──────── Task material
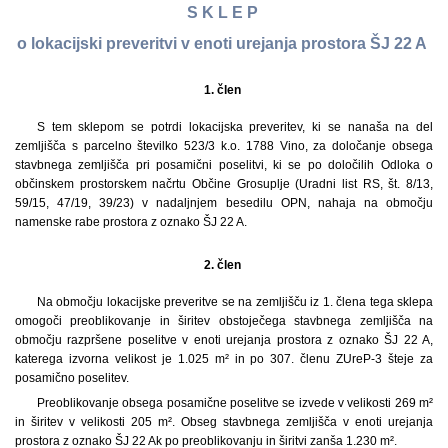
S K L E P
o lokacijski preveritvi v enoti urejanja prostora ŠJ 22 A
1. člen
S tem sklepom se potrdi lokacijska preveritev, ki se nanaša na del
zemljišča s parcelno številko 523/3 k.o. 1788 Vino, za določanje obsega
stavbnega zemljišča pri posamični poselitvi, ki se po določilih Odloka o
občinskem prostorskem načrtu Občine Grosuplje (Uradni list RS, št. 8/13,
59/15, 47/19, 39/23) v nadaljnjem besedilu OPN, nahaja na območju
namenske rabe prostora z oznako ŠJ 22 A.
2. člen
Na območju lokacijske preveritve se na zemljišču iz 1. člena tega sklepa
omogoči preoblikovanje in širitev obstoječega stavbnega zemljišča na
območju razpršene poselitve v enoti urejanja prostora z oznako ŠJ 22 A,
katerega izvorna velikost je 1.025 m² in po 307. členu ZUreP-3 šteje za
posamično poselitev.
Preoblikovanje obsega posamične poselitve se izvede v velikosti 269 m²
in širitev v velikosti 205 m². Obseg stavbnega zemljišča v enoti urejanja
prostora z oznako ŠJ 22 Ak po preoblikovanju in širitvi zanša 1.230 m².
────────────────
Write down every line of the data above that includes the string "zemljišča".

zemljišča s parcelno številko 523/3 k.o. 1788 Vino, za določanje obsega
stavbnega zemljišča pri posamični poselitvi, ki se po določilih Odloka o
omogoči preoblikovanje in širitev obstoječega stavbnega zemljišča na
in širitev v velikosti 205 m². Obseg stavbnega zemljišča v enoti urejanja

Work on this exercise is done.